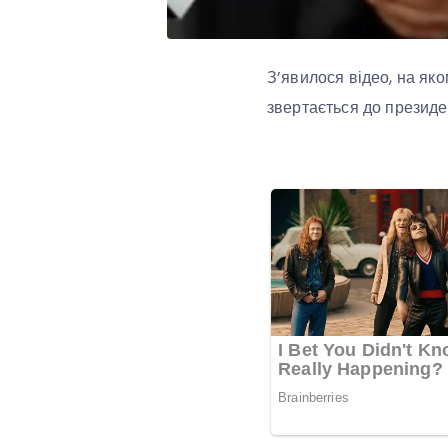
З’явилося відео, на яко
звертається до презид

--

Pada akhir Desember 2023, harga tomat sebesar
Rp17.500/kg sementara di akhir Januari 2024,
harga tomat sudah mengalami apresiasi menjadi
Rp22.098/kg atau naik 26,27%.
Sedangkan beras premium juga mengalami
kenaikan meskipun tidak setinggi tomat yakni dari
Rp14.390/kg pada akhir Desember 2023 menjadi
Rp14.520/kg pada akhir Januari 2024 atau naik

▸ **PROBLEM TO SOLVE**
Working from the entries above, filter out every line that lacks "harga" and copy what remains.

▸ **EXERCISE OUTPUT**
Pada akhir Desember 2023, harga tomat sebesar
harga tomat sudah mengalami apresiasi menjadi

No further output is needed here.